No primeiro trimestre deste ano, as horas trabalhadas aumentaram 1,9%, mas a produção caiu 0,6%. Desta forma, a produtividade do trabalho na indústria, medida pela relação entre o volume produzido e as horas trabalhadas, teve uma queda de 2,5% na comparação entre janeiro e março deste ano e o trimestre anterior.
De acordo com o gerente de Análise Econômica da CNI, Marcelo Azevedo, as alterações na produtividade muitas vezes são associadas a mudanças na qualificação do trabalhador ou inovações tecnológicas.
A queda da produtividade pode ser explicada pela combinação de estoques abaixo do nível planejado, alta dos custos e maior escassez de insumos e matérias-primas. Esses fatores implicam na capacidade de planejamento das empresas e o ritmo de produção.
“Outro fator a ser considerado é o fim de acordos para redução de salário e jornada, além da suspensão do contrato de trabalho, que vigoraram em 2020”, avalia o economista.
Os programas criados pelo governo no ano passado para auxiliar na retomada econômica das empresas retornaram recentemente.

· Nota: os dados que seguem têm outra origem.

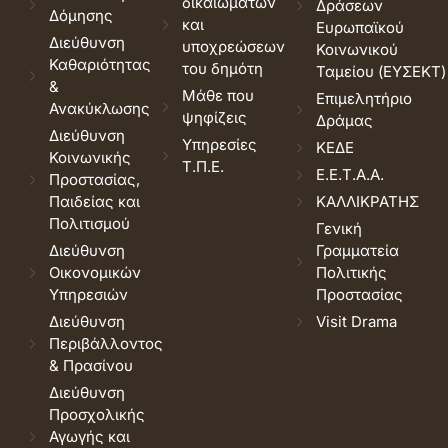
δικαιωμάτων
Δράσεων
Δόμησης
και
Ευρωπαϊκού
Διεύθυνση
υποχρεώσεων
Κοινωνικού
Καθαριότητας
του δημότη
Ταμείου (ΕΥΣΕΚΤ)
&
Μάθε που
Επιμελητήριο
Ανακύκλωσης
ψηφίζεις
Δράμας
Διεύθυνση
Υπηρεσίες
ΚΕΔΕ
Κοινωνικής
Τ.Π.Ε.
Ε.Ε.Τ.Α.Α.
Προστασίας,
Παιδείας και
ΚΑΛΛΙΚΡΑΤΗΣ
Πολιτισμού
Γενική
Διεύθυνση
Γραμματεία
Οικονομικών
Πολιτικής
Υπηρεσιών
Προστασίας
Διεύθυνση
Visit Drama
Περιβάλλοντος
& Πρασίνου
Διεύθυνση
Προσχολικής
Αγωγής και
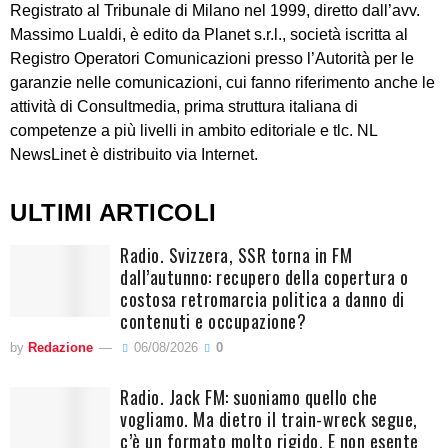
Registrato al Tribunale di Milano nel 1999, diretto dall’avv.
Massimo Lualdi, è edito da Planet s.r.l., società iscritta al
Registro Operatori Comunicazioni presso l’Autorità per le
garanzie nelle comunicazioni, cui fanno riferimento anche le
attività di Consultmedia, prima struttura italiana di
competenze a più livelli in ambito editoriale e tlc. NL
NewsLinet è distribuito via Internet.
ULTIMI ARTICOLI
Radio. Svizzera, SSR torna in FM
dall’autunno: recupero della copertura o
costosa retromarcia politica a danno di
contenuti e occupazione?
by
Redazione
06/08/2026
0
Radio. Jack FM: suoniamo quello che
vogliamo. Ma dietro il train-wreck segue,
c’è un formato molto rigido. E non esente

Foram destinados R$ 10 bilhões para o Programa Emergencial de Manutenção do Emprego e da Renda (BEm) e mais R$ 5 bilhões para o Programa Nacional de Apoio às Microempresas e Empresas de Pequeno Porte, Pronampe.
De acordo com o ministro da Economia, Paulo Guedes, foram preservados 11 milhões de empregos no ano passado com o BEm, que permitiu a redução de salários e a suspensão de contratos.